Eucalyptus verrucata, commonly known as Mount Abrupt stringybark, is a species of shrub or a small tree that is endemic to the Grampians in Victoria, Australia. It has smooth bark, rough bark on the base of older trees, egg-shaped to elliptical adult leaves, flower buds usually singly in groups of three in leaf axils, white flowers and cup-shaped or hemispherical fruit.

==Description==
Eucalyptus verrucata is a shrub or a tree that typically grows to a height of 5 m and forms a lignotuber. It has smooth greyish to brownish bark, sometimes hard, fibrous bark on the base of the trunk of older plants. Young plants and coppice regrowth have sessile, broadly egg-shaped leaves that are oblong to egg-shaped or heart-shaped, 60-108 mm long and 40-83 mm wide, with stem-clasping bases. Adult leaves are the same shade of glossy green on both sides, egg-shaped to elliptical or round, 55-120 mm long and 25-90 mm wide on a petiole 12-28 mm long.
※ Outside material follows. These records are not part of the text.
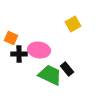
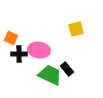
yellow square: moved 3 px right, 5 px down; rotated 14 degrees clockwise
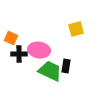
black rectangle: moved 1 px left, 3 px up; rotated 48 degrees clockwise
green trapezoid: moved 4 px up
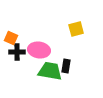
black cross: moved 2 px left, 2 px up
green trapezoid: rotated 15 degrees counterclockwise
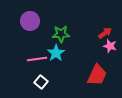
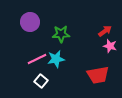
purple circle: moved 1 px down
red arrow: moved 2 px up
cyan star: moved 6 px down; rotated 24 degrees clockwise
pink line: rotated 18 degrees counterclockwise
red trapezoid: moved 1 px right; rotated 55 degrees clockwise
white square: moved 1 px up
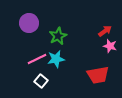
purple circle: moved 1 px left, 1 px down
green star: moved 3 px left, 2 px down; rotated 24 degrees counterclockwise
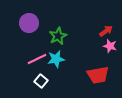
red arrow: moved 1 px right
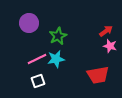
white square: moved 3 px left; rotated 32 degrees clockwise
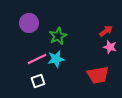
pink star: moved 1 px down
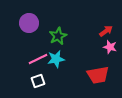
pink line: moved 1 px right
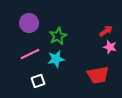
pink line: moved 8 px left, 5 px up
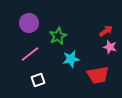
pink line: rotated 12 degrees counterclockwise
cyan star: moved 15 px right
white square: moved 1 px up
The flower buds are arranged singly or in groups of three or seven on an unbranched peduncle up to 2 mm long, the individual buds sessile. Mature buds are very warty, oblong to spherical, 10-18 mm long and 8-14 mm wide with a rounded to flattened operculum. Flowering has been observed in July and September and the flowers are white. The fruit is a woody cup-shaped or hemispherical capsule 12-20 mm long and 16-32 mm wide with the valves protruding prominently.

==Taxonomy and naming==
Eucalyptus verrucata was first formally described in 1995 by Pauline Y. Ladiges and Trevor Paul Whiffin in Australian Systematic Botany from specimens collected in 1979 on the south-east side of Mount Abrupt at an altitude of 400 m. The specific epithet (verrucata) is from the Latin word verrucatus meaning "warty", referring to the flower buds.

==Distribution and habitat==
The Mount Abrupt stringybark grows in rocky places on the southern end of the Serra Range in the Grampians National Park.